Contentious Derivation VAT: FG To Cede 5% To Bridge Shortfall

…Oyedele allays states’ fear

The Chairman of the Presidential Fiscal Policy and Tax Reforms Committee Mr Taiwo Oyedele has allayed fears by some states that the introduction of derivation Value Added Tax will lead to a lower revenue for some states.

He said such fear has been taken care of by 5% to be ceded by the federal government to be set aside for equalisation transfer for catering to any shortfall to a state under the new model.

By taking such a step, he said it ensures that no state is worse off in the short term, while significantly enhancing economic activities and revenue for all states in the medium to long term.

Oyedele made the fresh clarification on Monday via his verified X handle in another public engagement aimed at seeking public buy-in for government tax reforms that have received pushback.

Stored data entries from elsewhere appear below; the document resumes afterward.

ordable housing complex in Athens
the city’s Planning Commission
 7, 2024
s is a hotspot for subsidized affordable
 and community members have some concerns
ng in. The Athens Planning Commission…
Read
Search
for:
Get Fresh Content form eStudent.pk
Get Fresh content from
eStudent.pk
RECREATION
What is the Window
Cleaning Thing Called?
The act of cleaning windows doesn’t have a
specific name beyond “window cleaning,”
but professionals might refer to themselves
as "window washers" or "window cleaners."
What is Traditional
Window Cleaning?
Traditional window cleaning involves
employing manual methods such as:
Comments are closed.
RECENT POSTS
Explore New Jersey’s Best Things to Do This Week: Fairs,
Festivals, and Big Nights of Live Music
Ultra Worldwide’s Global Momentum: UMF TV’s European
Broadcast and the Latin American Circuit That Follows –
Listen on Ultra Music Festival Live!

His insights on tax reforms came against the backdrop of 19 state governors in the Northern region who proposed its introduction. They urged the president to withdraw the tax reform bill from the National Assembly.

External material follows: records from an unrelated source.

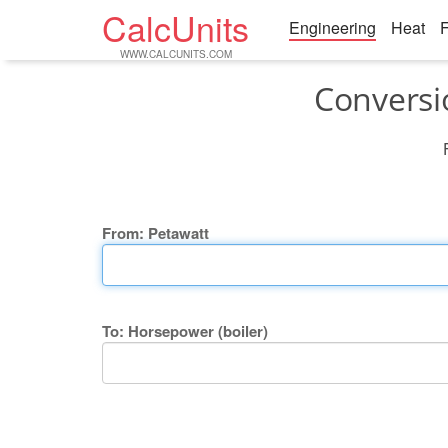
CalcUnits
Engineering
Heat
F
WWW.CALCUNITS.COM
Conversi
From: Petawatt
To: Horsepower (boiler)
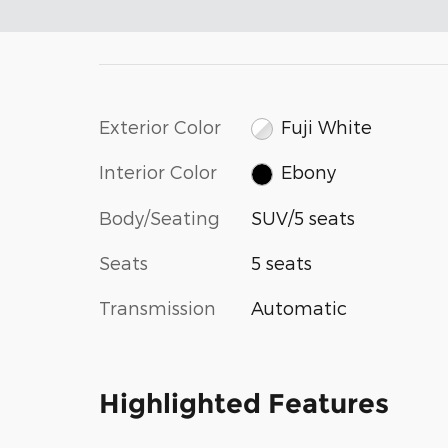
Exterior Color
Fuji White
Interior Color
Ebony
Body/Seating
SUV/5 seats
Seats
5 seats
Transmission
Automatic
Highlighted Features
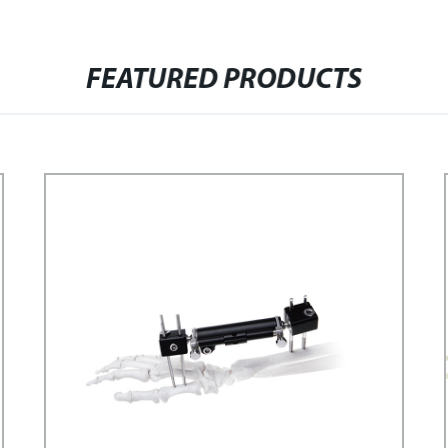
FEATURED PRODUCTS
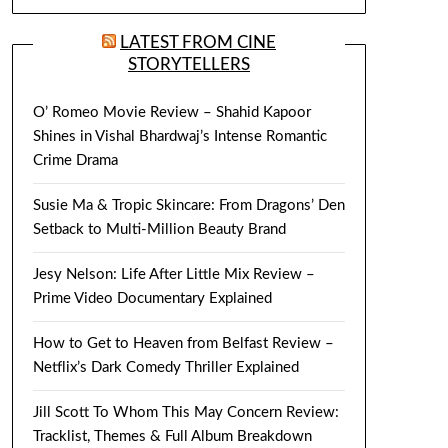
LATEST FROM CINE
STORYTELLERS
O’ Romeo Movie Review – Shahid Kapoor
Shines in Vishal Bhardwaj’s Intense Romantic
Crime Drama
Susie Ma & Tropic Skincare: From Dragons’ Den
Setback to Multi-Million Beauty Brand
Jesy Nelson: Life After Little Mix Review –
Prime Video Documentary Explained
How to Get to Heaven from Belfast Review –
Netflix’s Dark Comedy Thriller Explained
Jill Scott To Whom This May Concern Review:
Tracklist, Themes & Full Album Breakdown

Governors from the Northern region rejected the proposed shift to a derivation-based model for Value Added Tax distribution. They claim that the proposed model would be at the disadvantage of the northern states and other less industrial regions.

Oyedele clarified that the proposed derivation model is contained under S.22(12) of the Nigeria Tax Administration Bill which states that “for the purpose of attribution, any return under this section shall provide details of the derivation of taxable supplies by location.

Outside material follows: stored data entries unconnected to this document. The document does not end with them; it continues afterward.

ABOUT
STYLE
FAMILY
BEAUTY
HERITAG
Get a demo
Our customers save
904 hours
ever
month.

Providing a context to the controversy, Oyedele said the controversy had arisen from the perception that the proposed formula would lead to lower revenue for some states.
” However, the 5% to be ceded by the FG can be set aside for equalisation transfers to cater for any shortfall to a state under the new model. This ensures that no state is worse off in the short term while significantly enhancing economic activities and revenue for all states in the medium to long term”, he clarified.
He said the reform was imperative to correct the imposition of parallel consumption taxes in some states along with Value Added Tax( VAT),a development he said increases the tax burden on the people, and contributes to multiple taxations.
He addressed ten critical issues trailing tax reform with answers provided for them.

Addressing questions on why is the VAT proposal generating so much controversy. Are we trying to fix what is not broken? He said the current VAT system is fractured with major issues which include,
disputes over VAT administration between some states and the federal government resulting in some landmark judgements and pending court cases.

” This is compounded by the fact that VAT is not stated in the 1999 Constitution thereby creating a lacuna. Our analysis shows that a central collection system is more efficient and benefits all. Once the contentious issues have been resolved, then VAT can be properly included in the constitution.

“The current sharing formula of FG 15%, States 50% and LGs 35% is proposed to become FG 10%, States 55% and LGs 35%.

“The imposition of parallel consumption taxes in some states along with VAT increases the tax burden on the people and contributes to multiple taxation. The reform seeks the discontinuation of all consumption taxes other than VAT”.

On the basis of distribution, he said the current formula for sharing VAT among states is based on 20% derivation, 50% equality and 30% population.

“The tax reform proposes a different model of derivation which will attribute VAT to the place of supply and consumption rather than the current model which attributes VAT to the state where it is remitted thereby favouring states with companies headquarters.

“Further, derivation under the new model will account for 60% of VAT distribution for better equity and to discourage any state from seeking to administer VAT as a state tax, which will not only result in much lower revenue for all tiers of government but will impose a higher burden on businesses”.

He said the main objectives of the reform are to redesign the system to support growth by addressing current challenges such as the multiplicity of taxes, and ambiguous and obsolete provisions, and reduce the tax burden on individuals and businesses while promoting the ease of doing business to facilitate sustainable economic growth and deliver shared prosperity for Nigerians.

The key targets include a single-digit number of taxes, harmonised and efficient revenue administration, an increase in tax to GDP ratio, economic competitiveness, and removal of tax burden on the poor.